Nearly 23,000 BT employees will share a payout of £1.1 billion after the organisation’s five-year sharesave plan matured on 1 August.
The employees, who are mostly contact centre agents and engineers, joined the scheme in 2009. Through the plan, they could save between £5 and £225 every month until July 2014.
At the time of launch, the telecommunications organisation had just issued two trading updates and its share price was at its lowest level, under 80 pence.
Using the closing share price on 31 July 2014, which was 388.5 pence, the average gain for employees who sell their shares immediately is £41,674.
This is based on the £124 average monthly saving in the plan. Monthly savings of £124 will have built up into a total fund of £7,762, enough to buy shares which (as of 31 July) had a market value of £49,436.
Around 7,000 BT Group employees saved the maximum of £225 a month. Based on 31 July’s closing price, the 23,090 shares these people can buy are worth £89,705, representing a gain of £75,620.
Less than 5% of shares are being sold immediately, a testament to the organisation’s extensive communications campaign around the sharesave scheme’s maturity.
Francis O’Mahony, head of employee share plans at BT Group, said: “It is such a big maturity and so many people are in it within BT that we needed to tackle the employee engagement and communications in a different way.”
The organisation began by surveying all participants in the sharesave scheme in October 2013 to find out what information they wanted, how and when.
“In response to that, one of the significant issues that people had was around the choices they were going to have and the tax consequences, particularly around capital gains tax,” added O’Mahony.
As a result of the survey responses, BT Group put together a series of updates, which it sent out for six months, beginning in December 2013.
The first update covered simple information about tax allowances and reliefs, and a flow chart of the choices employees could make online at maturity.
The second update went into more detail about the particular choices, with links to administrator Equiniti’s online employee share plans portal. Choices include selling the shares immediately, keeping some shares in the company-sponsored EasyShare, transfering shares to the pension scheme, transfering shares to an individual savings account (Isa) or transfering shares to a spouse.
Tax allowances and reliefs
The third update focused on tax allowances and reliefs. O’Mahony said: “We did that before the end of the last tax year. The reason for doing that was to remind people that they have a capital gains allowance and an Isa allowance for the tax year.
“We also majored on capital gains tax in the fourth one, including examples of what capital gains might look like.”
The fifth update introduced a personalised capital gains tax modeller for each participant.

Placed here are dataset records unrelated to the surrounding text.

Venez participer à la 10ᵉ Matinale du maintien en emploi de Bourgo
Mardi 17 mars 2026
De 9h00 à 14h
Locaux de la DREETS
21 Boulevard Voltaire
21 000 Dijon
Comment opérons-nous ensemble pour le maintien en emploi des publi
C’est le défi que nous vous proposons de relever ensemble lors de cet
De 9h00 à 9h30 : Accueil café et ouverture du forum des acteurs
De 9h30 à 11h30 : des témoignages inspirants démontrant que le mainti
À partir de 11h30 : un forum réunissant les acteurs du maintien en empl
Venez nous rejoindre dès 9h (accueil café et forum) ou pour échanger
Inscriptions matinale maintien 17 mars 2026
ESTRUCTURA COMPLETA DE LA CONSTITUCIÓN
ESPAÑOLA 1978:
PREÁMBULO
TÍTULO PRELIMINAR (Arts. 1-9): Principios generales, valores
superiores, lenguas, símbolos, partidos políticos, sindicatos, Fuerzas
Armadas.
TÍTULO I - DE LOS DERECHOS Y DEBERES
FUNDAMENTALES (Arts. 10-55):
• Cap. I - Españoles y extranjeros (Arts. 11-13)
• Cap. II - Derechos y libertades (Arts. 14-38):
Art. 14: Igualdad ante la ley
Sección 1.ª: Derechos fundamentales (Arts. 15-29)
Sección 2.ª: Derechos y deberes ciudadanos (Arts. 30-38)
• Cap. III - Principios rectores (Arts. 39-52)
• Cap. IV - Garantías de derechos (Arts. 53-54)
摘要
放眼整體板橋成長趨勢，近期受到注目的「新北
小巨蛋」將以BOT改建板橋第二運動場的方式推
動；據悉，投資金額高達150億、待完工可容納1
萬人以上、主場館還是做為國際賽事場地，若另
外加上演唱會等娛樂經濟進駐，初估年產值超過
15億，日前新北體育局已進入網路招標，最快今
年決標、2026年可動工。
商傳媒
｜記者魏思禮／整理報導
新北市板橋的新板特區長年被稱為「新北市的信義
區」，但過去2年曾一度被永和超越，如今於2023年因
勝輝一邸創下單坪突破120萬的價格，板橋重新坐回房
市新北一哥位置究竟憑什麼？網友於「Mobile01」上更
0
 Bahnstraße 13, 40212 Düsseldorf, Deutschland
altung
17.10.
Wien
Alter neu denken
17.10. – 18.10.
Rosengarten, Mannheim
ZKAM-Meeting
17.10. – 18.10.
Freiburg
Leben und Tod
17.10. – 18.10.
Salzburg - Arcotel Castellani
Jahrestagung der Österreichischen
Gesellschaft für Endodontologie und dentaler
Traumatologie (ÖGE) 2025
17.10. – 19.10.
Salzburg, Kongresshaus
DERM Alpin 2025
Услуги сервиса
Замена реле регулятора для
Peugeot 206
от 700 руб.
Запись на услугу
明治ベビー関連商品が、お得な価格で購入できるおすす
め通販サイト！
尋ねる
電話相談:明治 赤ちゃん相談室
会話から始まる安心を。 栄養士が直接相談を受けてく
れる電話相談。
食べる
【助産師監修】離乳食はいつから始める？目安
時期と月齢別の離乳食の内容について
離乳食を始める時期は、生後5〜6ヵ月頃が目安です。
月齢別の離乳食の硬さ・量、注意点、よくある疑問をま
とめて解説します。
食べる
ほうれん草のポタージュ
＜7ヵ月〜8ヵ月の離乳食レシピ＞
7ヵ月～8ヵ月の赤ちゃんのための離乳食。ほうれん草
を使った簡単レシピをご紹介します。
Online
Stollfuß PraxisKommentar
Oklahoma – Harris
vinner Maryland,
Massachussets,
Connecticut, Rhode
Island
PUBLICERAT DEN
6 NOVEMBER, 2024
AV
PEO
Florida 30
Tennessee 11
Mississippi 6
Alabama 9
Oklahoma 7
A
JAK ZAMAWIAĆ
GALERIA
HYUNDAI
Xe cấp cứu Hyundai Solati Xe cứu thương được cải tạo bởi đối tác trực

“It modelled on the choices they could make as part of the online choices at maturity and worked out the chargeable gains for them based on modelling all of their choices,” added O’Mahony.
The final update concentrated on the September dividend, which was announced in May. “With the 1 August maturity date, we had a record date for the dividend of the 15 August,” said O’Mahony.
“We were telling people that if they were to exercise their option for the first maturity date and hold onto the shares on the 15 August, we spelled out in a personal way exactly what dividend they would receive.”
Online and face-to-face communications
BT Group sent out a maturity information pack to all participants in the sharesave scheme in June.
It also added a portal to the BT intranet, which included all the information from the six updates, a link to the capital gains tax modeller, the maturity booklet, a PowerPoint presentation on capital gains tax, frequently asked questions and links to financial advice options.
“We held a number of online e-chats, where we answered questions,” added O’Mahony. “We also held a question-time event in our auditorium at the beginning of July.
“People could come along to see us face to face and could also watch the presentation online. We had a panel that included myself, our pensions team, Equiniti and someone from Wealth at Work.”